Filter by specific test method:
dotnet run --project tests/IntegrationTests/IntegrationTests/IntegrationTests.csproj -- --no-ansi --disable-logo --treenode-filter "/*/*/*/ShouldReturn200_WhenLibraryRefreshSucceeds"
If exact names are unknown, list tests first:
dotnet run --project tests/IntegrationTests/IntegrationTests/IntegrationTests.csproj -- --no-ansi --disable-logo --list-tests
Anti-pattern (zero tests ran): "/*/*/*[CheckForUpdateEndpoint*]" puts bracket property syntax in the class segment. Use "/*/*/CheckForUpdateEndpoint*/*" instead.
Test Quality Gate
Do not write tests merely to reach a requested count. A number like "add 20 tests" is a budget or lower bound, not the success criterion. First map the code under test, identify high-risk behavior, and choose tests that would catch meaningful regressions. If the requested count would force low-value tests, stop and report the highest-value test plan instead of padding.

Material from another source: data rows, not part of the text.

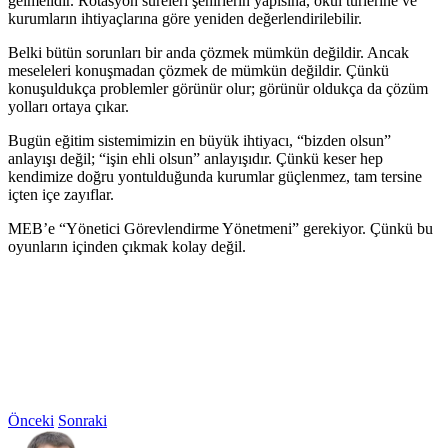
gelmelidir. Rotasyon süreleri şehirlerin yapısına, okul türlerine ve
kurumların ihtiyaçlarına göre yeniden değerlendirilebilir.
Belki bütün sorunları bir anda çözmek mümkün değildir. Ancak
meseleleri konuşmadan çözmek de mümkün değildir. Çünkü
konuşuldukça problemler görünür olur; görünür oldukça da çözüm
yolları ortaya çıkar.
Bugün eğitim sistemimizin en büyük ihtiyacı, “bizden olsun”
anlayışı değil; “işin ehli olsun” anlayışıdır. Çünkü keser hep
kendimize doğru yontulduğunda kurumlar güçlenmez, tam tersine
içten içe zayıflar.
MEB’e “Yönetici Görevlendirme Yönetmeni” gerekiyor. Çünkü bu
oyunların içinden çıkmak kolay değil.
Önceki
Sonraki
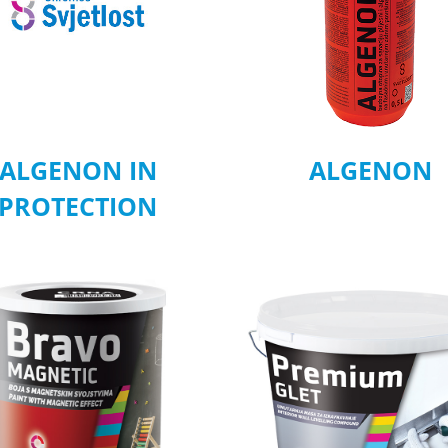
ALGENON IN
ALGENON
PROTECTION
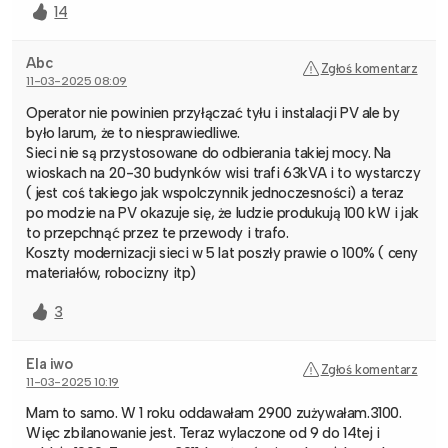
14
Abc
Zgłoś komentarz
11-03-2025 08:09
Operator nie powinien przyłączać tyłu i instalacji PV ale by
było larum, że to niesprawiedliwe.
Sieci nie są przystosowane do odbierania takiej mocy. Na
wioskach na 20-30 budynków wisi trafi 63kVA i to wystarczy
( jest coś takiego jak wspolczynnik jednoczesności) a teraz
po modzie na PV okazuje się, że ludzie produkują 100 kW i jak
to przepchnąć przez te przewody i trafo.
Koszty modernizacji sieci w 5 lat poszły prawie o 100% ( ceny
materiałów, robocizny itp)
3
Ela iwo
Zgłoś komentarz
11-03-2025 10:19
Mam to samo. W 1 roku oddawałam 2900 zużywałam.3100.
Więc zbilanowanie jest. Teraz wylaczone od 9 do 14tej i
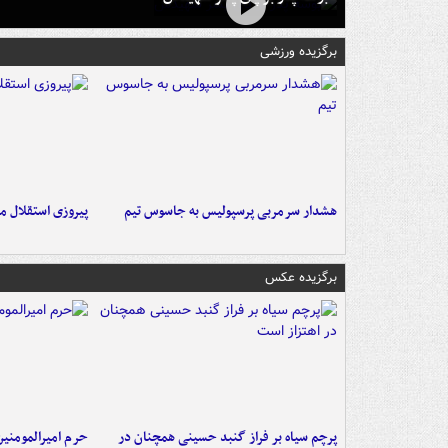
برگزیده ورزشی
هشدار سرمربی پرسپولیس به جاسوس تیم
پیروزی استقلال م
برگزیده عکس
پرچم سیاه بر فراز گنبد حسینی همچنان در
حرم امیرالمومنی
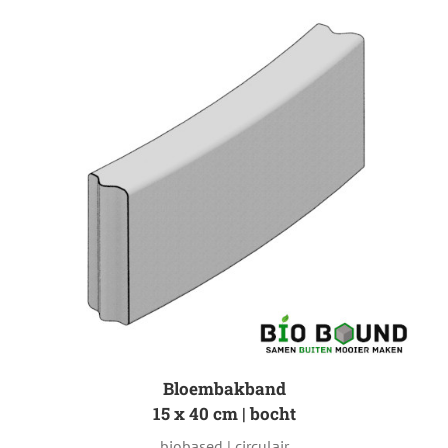
Bloembakband
15 x 40 cm | bocht
biobased | circulair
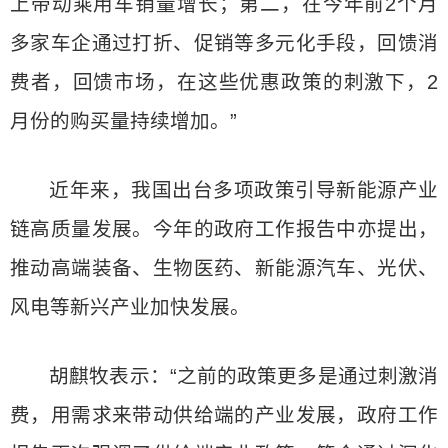
上带动乘用车销量增长；第二，在今年前2个月
多家车企通过打折、促销等多元化手段，回馈消
费者，回馈市场，在这些优惠政策的刺激下，2
月份的购买量持续增加。”
近年来，我国出台多项政策引导新能源产业
链高质量发展。今年的政府工作报告中亦提出，
推动高端装备、生物医药、新能源汽车、光伏、
风电等新兴产业加快发展。
胡麒牧表示：“之前的政策更多是通过刺激消
费，用需求来带动供给端的产业发展，政府工作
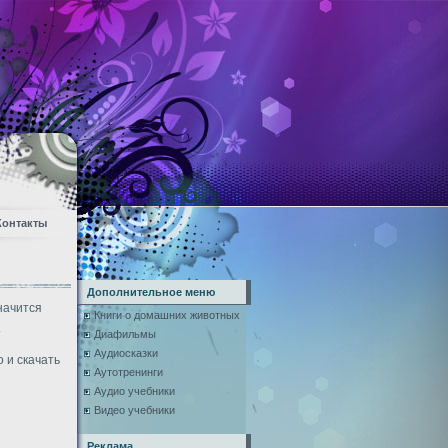
Контакты
Дополнительное меню
начится
Книги о домашних животных
.
Диафильмы
Аудиосказки
 и скачать
Аутотренинги
Аудио учебники
Видео учебники
Реклама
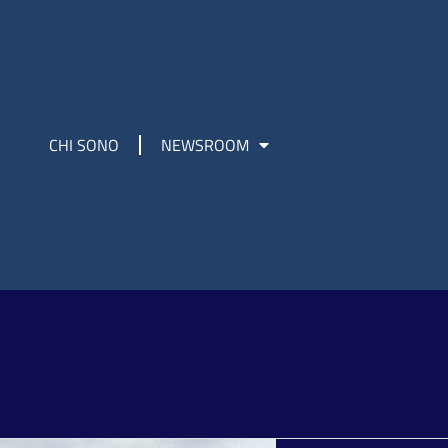
CHI SONO
NEWSROOM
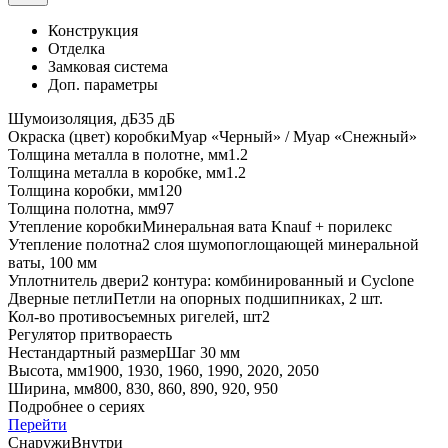
Конструкция
Отделка
Замковая система
Доп. параметры
Шумоизоляция, дБ
35 дБ
Окраска (цвет) коробки
Муaр «Черный» / Муaр «Снежный»
Толщина металла в полотне, мм
1.2
Толщина металла в коробке, мм
1.2
Толщина коробки, мм
120
Толщина полотна, мм
97
Утепление коробки
Минеральная вата Knauf + порилекс
Утепление полотна
2 слоя шумопоглощающей минеральной
ваты, 100 мм
Уплотнитель двери
2 контура: комбинированный и Cyclone
Дверные петли
Петли на опорных подшипниках, 2 шт.
Кол-во противосъемных ригелей, шт
2
Регулятор притвора
есть
Нестандартный размер
Шаг 30 мм
Высота, мм
1900, 1930, 1960, 1990, 2020, 2050
Ширина, мм
800, 830, 860, 890, 920, 950
Подробнее о сериях
Перейти
Снаружи
Внутри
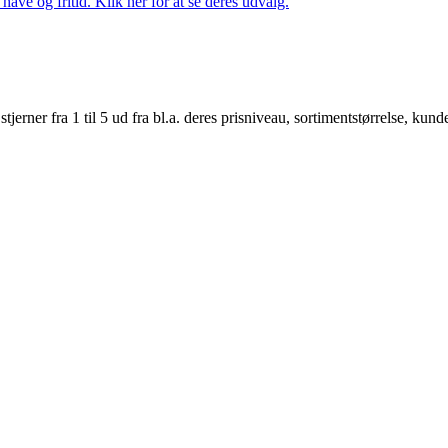
ave og fritid. Klik her for at se deres udvalg.
er fra 1 til 5 ud fra bl.a. deres prisniveau, sortimentstørrelse, kunde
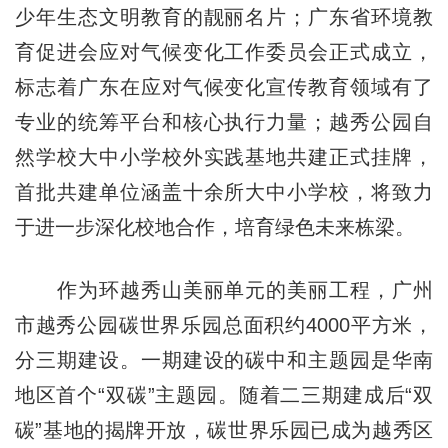
少年生态文明教育的靓丽名片；广东省环境教
育促进会应对气候变化工作委员会正式成立，
标志着广东在应对气候变化宣传教育领域有了
专业的统筹平台和核心执行力量；越秀公园自
然学校大中小学校外实践基地共建正式挂牌，
首批共建单位涵盖十余所大中小学校，将致力
于进一步深化校地合作，培育绿色未来栋梁。
作为环越秀山美丽单元的美丽工程，广州
市越秀公园碳世界乐园总面积约4000平方米，
分三期建设。一期建设的碳中和主题园是华南
地区首个“双碳”主题园。随着二三期建成后“双
碳”基地的揭牌开放，碳世界乐园已成为越秀区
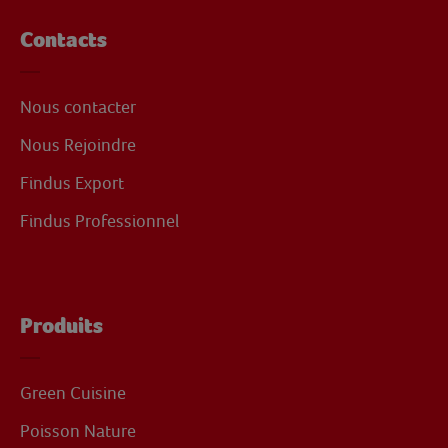
Contacts
Nous contacter
Nous Rejoindre
Findus Export
Findus Professionnel
Produits
Green Cuisine
Poisson Nature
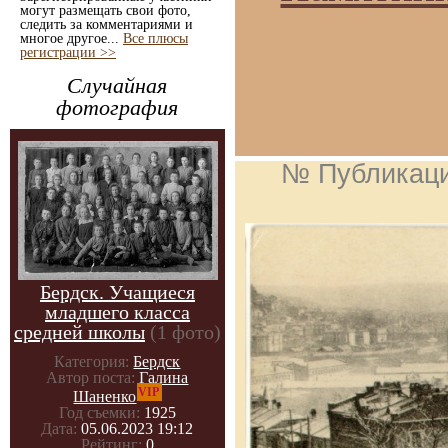
могут размещать свои фото,
следить за комментариями и
многое другое...
Все плюсы
регистрации >>
Случайная
фотография
№ Публикац
Бердск. Учащиеся
младшего класса
средней школы
(1 фото)
Категория:
Бердск
Автор поста:
Галина
VIP
Шаненко
Год съемки:
1925
Дата:
05.06.2023 19:12
Рейтинг:
0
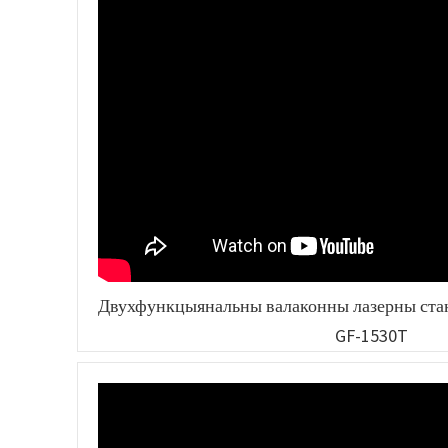
Двухфункцыянальны валаконны лазерны станок
GF-1530T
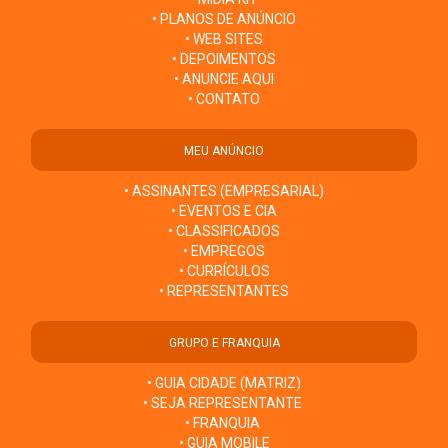
• PLANOS DE ANÚNCIO
• WEB SITES
• DEPOIMENTOS
• ANUNCIE AQUI
• CONTATO
MEU ANÚNCIO
• ASSINANTES (EMPRESARIAL)
• EVENTOS E CIA
• CLASSIFICADOS
• EMPREGOS
• CURRÍCULOS
• REPRESENTANTES
GRUPO E FRANQUIA
• GUIA CIDADE (MATRIZ)
• SEJA REPRESENTANTE
• FRANQUIA
• GUIA MOBILE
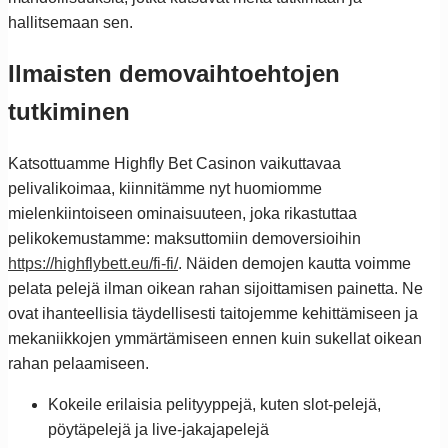
hallitsemaan sen.
Ilmaisten demovaihtoehtojen
tutkiminen
Katsottuamme Highfly Bet Casinon vaikuttavaa
pelivalikoimaa, kiinnitämme nyt huomiomme
mielenkiintoiseen ominaisuuteen, joka rikastuttaa
pelikokemustamme: maksuttomiin demoversioihin
https://highflybett.eu/fi-fi/
. Näiden demojen kautta voimme
pelata pelejä ilman oikean rahan sijoittamisen painetta. Ne
ovat ihanteellisia täydellisesti taitojemme kehittämiseen ja
mekaniikkojen ymmärtämiseen ennen kuin sukellat oikean
rahan pelaamiseen.
Kokeile erilaisia pelityyppejä, kuten slot-pelejä,
pöytäpelejä ja live-jakajapelejä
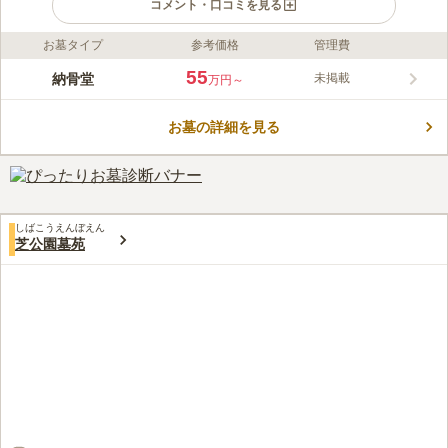
コメント・口コミを見る
お墓タイプ
参考価格
管理費
ライフドット編集部のコメント
「いつでもお祈りを捧げられる本格的な霊廟を」という願いのも
55
納骨堂
未掲載
万円～
と、カトリック高輪教会の改築にあわせて教会の地下にできた納
骨堂です。カトリック教会ではありますが、カトリックの信者で
お墓の詳細を見る
ない方でも利用することができます。 複数の路線から徒歩圏内
コメントの続きを読む
のところにありますので、気軽にお参りに行けるところも魅力の
一つです。
口コミ評価
4.5
みんなの評価
口コミ
1
件
食事をする場所は付近にあったので、非常に便利でした。昼ごは
20代
女性
しばこうえんぼえん
んを食べる必要がある場合には、事前に準備をしなくて良かったので満足
芝公園墓苑
です。
口コミの続きを読む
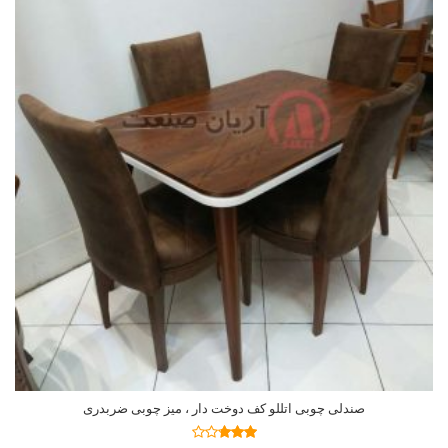
صندلی چوبی اتللو کف دوخت دار ، میز چوبی ضربدری
اطلاعات بیشتر
نمره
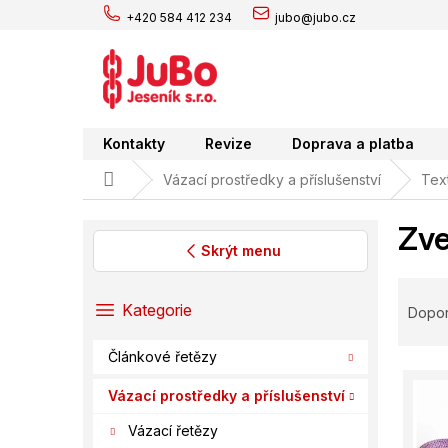
Přejít
+420 584 412 234
jubo@jubo.cz
na
obsah
Kontakty
Revize
Doprava a platba
Domů
Vázací prostředky a příslušenství
Text
Zve
Skrýt menu
P
Ř
o
a
Přeskočit
Kategorie
Dopo
s
kategorie
z
t
e
Článkové řetězy
r
V
n
a
ý
í
Vázací prostředky a příslušenství
n
p
p
Vázací řetězy
n
i
r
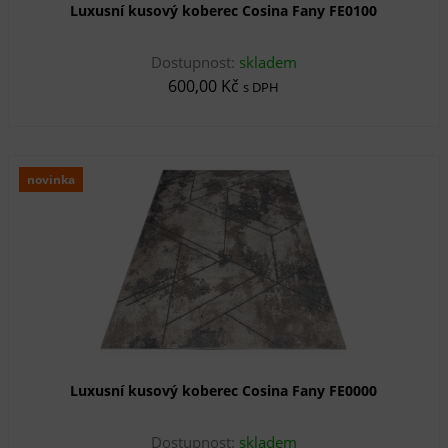
Luxusní kusový koberec Cosina Fany FE0100
Dostupnost:
skladem
600,00 Kč
s DPH
novinka
Luxusní kusový koberec Cosina Fany FE0000
Dostupnost:
skladem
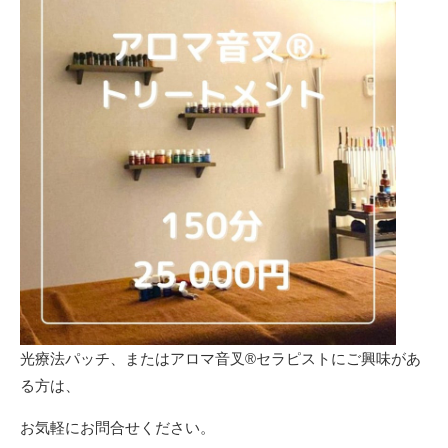
光療法パッチ、またはアロマ音叉®️セラピストにご興味があ
る方は、
お気軽にお問合せください。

Before adding tests, inspect existing tests for the same class and explicitly avoid duplicate coverage. Prefer behavior that crosses boundaries or encodes contracts:
- API request parameter contracts and omitted/default parameters
- edge cases that previously failed or could plausibly regress
Reject weak tests such as:
- default value assertions that do not protect a behavior contract
- direct setter/getter tests with no observable consequence
- duplicating existing tests with different wording
- assertions that only prove mocks were configured
- broad "kitchen sink" tests added to inflate count
Every new test must earn its place by answering: "What bug would this fail for?" If the answer is unclear, replace it with a stronger test or do not add it.
Definition of Done
You are done only when all are true:
- Root cause is identified and fixed.
- Assertions remain strict or become stricter.
- Targeted failing tests pass.
- Full integration suite passes unfiltered.
- No skips or assertion weakening introduced to force green.